Step S12: selecting the optimal parallax value d of the pixel point p by using winnertaks all_p。

Wherein d is_lpFor an initial disparity value, d, corresponding to a pixel point p on the left image_rpThe initial disparity value corresponding to the pixel point p on the right image.

Step S13: and traversing all windows with the size of (2n +1) × (2n +1) in the left image and the right image in the binocular image, obtaining the optimal parallax value of all pixel points according to the same method, and generating a left initial parallax image and a right initial parallax image.

The implementation method of step S2 is:

step S21: and (4) dividing the initial disparity map obtained in the step (S1) by using a watershed algorithm, and binarizing the divided disparity map into a foreground and a background according to a preset threshold value.

a.

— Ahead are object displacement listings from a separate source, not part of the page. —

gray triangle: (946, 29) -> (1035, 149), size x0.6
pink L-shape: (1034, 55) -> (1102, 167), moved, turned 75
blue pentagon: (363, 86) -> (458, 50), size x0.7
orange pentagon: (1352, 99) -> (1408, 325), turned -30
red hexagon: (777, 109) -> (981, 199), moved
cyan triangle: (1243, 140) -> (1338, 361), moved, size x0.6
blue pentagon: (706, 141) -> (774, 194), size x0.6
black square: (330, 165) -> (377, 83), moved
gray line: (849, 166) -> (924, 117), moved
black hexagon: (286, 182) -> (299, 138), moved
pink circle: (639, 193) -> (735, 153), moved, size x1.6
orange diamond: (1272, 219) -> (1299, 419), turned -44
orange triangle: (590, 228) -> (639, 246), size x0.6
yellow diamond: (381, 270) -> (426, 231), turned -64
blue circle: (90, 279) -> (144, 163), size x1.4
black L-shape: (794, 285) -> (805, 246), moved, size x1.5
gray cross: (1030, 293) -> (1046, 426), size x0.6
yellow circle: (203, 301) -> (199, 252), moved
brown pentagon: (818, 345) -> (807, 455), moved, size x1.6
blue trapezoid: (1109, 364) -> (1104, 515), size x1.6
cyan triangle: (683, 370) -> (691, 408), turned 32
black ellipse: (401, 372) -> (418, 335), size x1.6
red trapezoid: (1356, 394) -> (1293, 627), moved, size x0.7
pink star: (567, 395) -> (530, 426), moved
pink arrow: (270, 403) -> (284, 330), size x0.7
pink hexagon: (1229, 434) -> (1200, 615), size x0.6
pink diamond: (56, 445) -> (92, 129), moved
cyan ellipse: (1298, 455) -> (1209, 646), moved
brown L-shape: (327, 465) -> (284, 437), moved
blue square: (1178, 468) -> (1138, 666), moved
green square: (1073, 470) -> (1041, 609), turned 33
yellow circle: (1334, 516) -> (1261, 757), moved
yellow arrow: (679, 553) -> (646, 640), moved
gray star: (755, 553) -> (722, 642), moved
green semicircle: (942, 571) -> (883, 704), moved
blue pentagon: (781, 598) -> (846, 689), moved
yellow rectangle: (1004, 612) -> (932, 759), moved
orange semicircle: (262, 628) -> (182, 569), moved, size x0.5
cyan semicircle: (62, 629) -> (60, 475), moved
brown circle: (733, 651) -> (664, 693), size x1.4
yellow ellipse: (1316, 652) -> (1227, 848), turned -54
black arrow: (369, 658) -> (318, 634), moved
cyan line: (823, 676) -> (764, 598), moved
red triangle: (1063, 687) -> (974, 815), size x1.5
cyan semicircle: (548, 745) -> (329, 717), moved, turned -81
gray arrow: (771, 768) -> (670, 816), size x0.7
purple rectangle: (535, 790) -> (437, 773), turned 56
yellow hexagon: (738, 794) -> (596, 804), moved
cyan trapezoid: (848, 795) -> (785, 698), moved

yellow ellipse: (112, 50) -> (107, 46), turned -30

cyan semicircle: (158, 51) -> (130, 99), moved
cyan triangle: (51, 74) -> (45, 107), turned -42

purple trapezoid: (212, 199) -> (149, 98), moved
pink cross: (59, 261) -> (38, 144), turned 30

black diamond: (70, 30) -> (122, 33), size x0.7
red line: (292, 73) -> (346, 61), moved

Calculating a gradient of the initial disparity map obtained in step S1, and performing a threshold process on the gradient:

g(x,y)＝max(grad(d(x,y)),θ) (5)

where d (x, y) represents the disparity value of any point on the initial disparity map obtained in step S1, g (x, y) represents the gradient value of the point, θ is the threshold, and grad () is the gradient function.

b. And c, segmenting the gradient image obtained in the step a into a foreground part and a background part by using a watershed algorithm.

Step S22: and performing morphological corrosion on the foreground and the background obtained in the step S21, performing binarization to obtain the determined foreground and the determined background, and using a corroded part as an uncertainty area to obtain traimap.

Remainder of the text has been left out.